El Tao nos muestra a cada momento las opciones de vivir,
de sentir, de imaginar en este presente permanente sin ambiciones de lo que
corresponde a sus fueros. Entramos y salimos según su dictado y vamos o
volvemos a donde él nos propone, pero sin duda decidimos cada paso que damos en
este yermo camino. Podemos sembrar, recoger, reír al hacerlo conscientes de
nuestra fortuna por sentir esta experiencia, aunque dudemos a veces de quién es
realmente el que siente y qué significa en verdad esto de sentir.
Vivir no tiene excusas, morir es inevitable.

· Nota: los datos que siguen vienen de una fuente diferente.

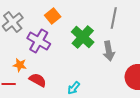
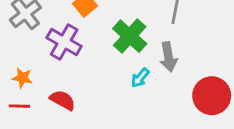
orange star: (20, 65) -> (22, 78), moved
cyan arrow: (74, 88) -> (140, 78), moved

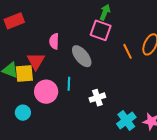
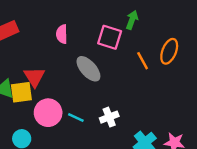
green arrow: (105, 12) -> (132, 20), moved
pink semicircle: (54, 41) -> (62, 34), moved
cyan line: (69, 84) -> (76, 117), moved, turned -64

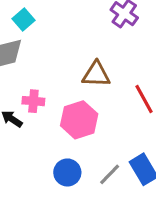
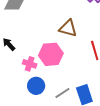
pink cross: (33, 101) -> (30, 64), moved

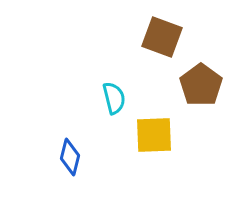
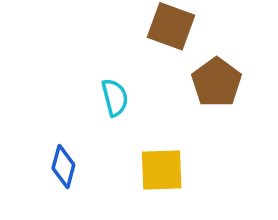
yellow square: (154, 135) -> (162, 170), moved

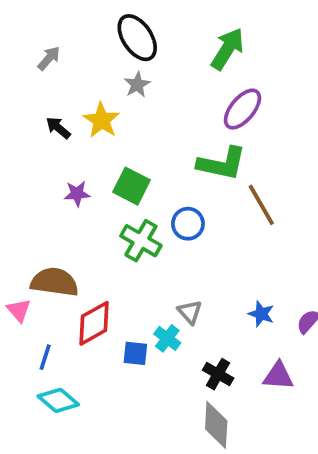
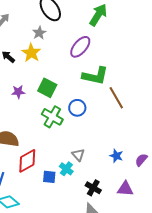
gray star: (137, 85) -> (39, 33), moved
purple ellipse: (242, 109) -> (80, 47), moved

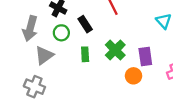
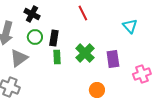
black rectangle: (85, 24) -> (54, 38), moved, turned 42
orange circle: (133, 76) -> (97, 90), moved

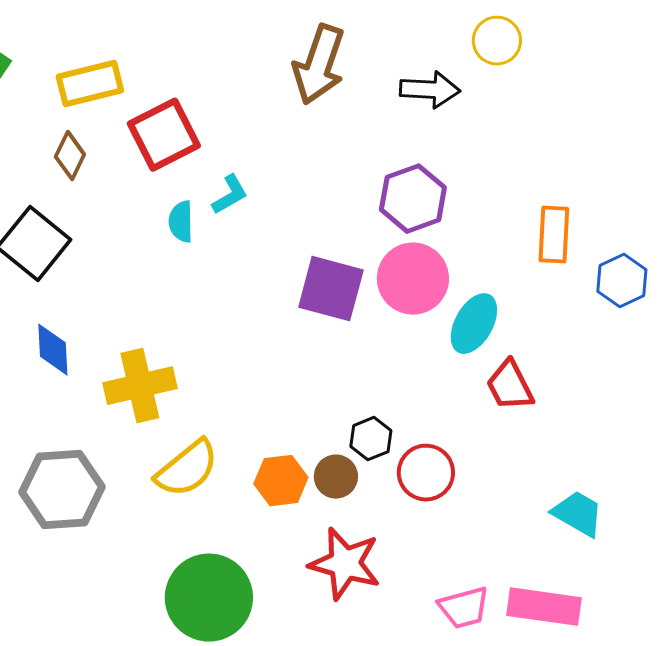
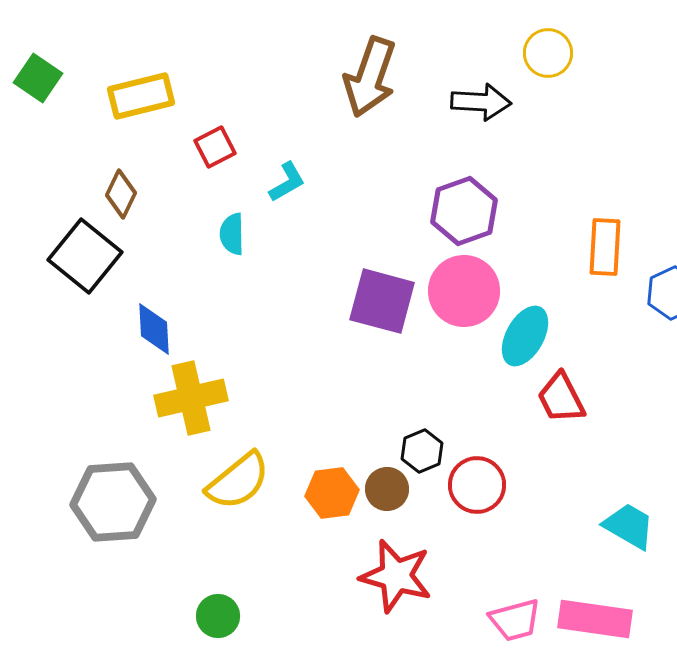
red square: (164, 135) -> (215, 147), size x0.6
brown diamond: (70, 156) -> (121, 194), moved
cyan L-shape: (230, 195) -> (287, 182), moved
blue diamond: (53, 350) -> (154, 329), moved
green circle: (209, 598) -> (218, 616), moved, size x0.5

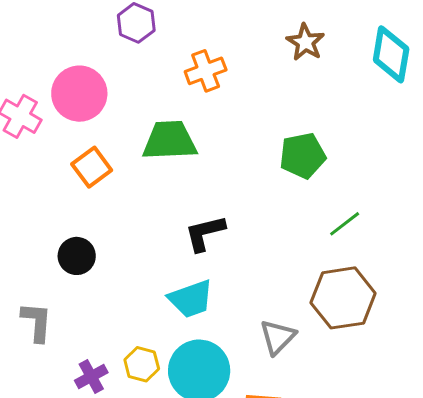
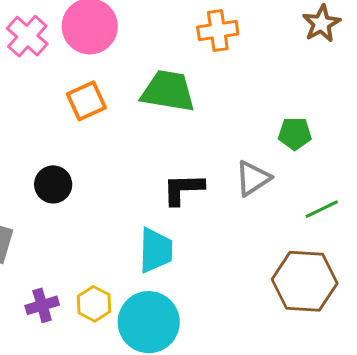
green pentagon: (303, 156) -> (295, 134), size x0.7
cyan trapezoid: (191, 299) -> (156, 250), turned -81
gray triangle: (278, 337) -> (253, 178), moved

Asumir que
lo que hay más allá de nuestra comprensión lo llamamos Tao y con eso dejamos de
definirlo nos puede dar pistas sobre cómo articular algo tan extraño como
nuestra futura desaparición, una desaparición que es tal a los ojos de una
mente material que se autoengaña para transitar la experiencia, ¿nos creemos
también esta falacia?. Quizá por todo esto el libro nos sitúa, si queremos,
como uno entre diez que realmente sabe guardar la vida pero ¿para guardarla
realmente de qué? Quizá de nuestra propia desconfianza, de nuestro miedo, de
nuestra inconsistencia y de nuestra personalidad mutable que fluye sin descanso
hasta la muerte.
El principio y el fin se perpetúan para construir un momento
que da como fruto a las personas. Como fruto, como flor y como perfume, un
sentido apreciable sería el de percibirnos tal y como somos, sin alejarnos mucho
del ahora y sin discutir qué fue o será porque esa respuesta no podemos
encajarla en nuestro instante.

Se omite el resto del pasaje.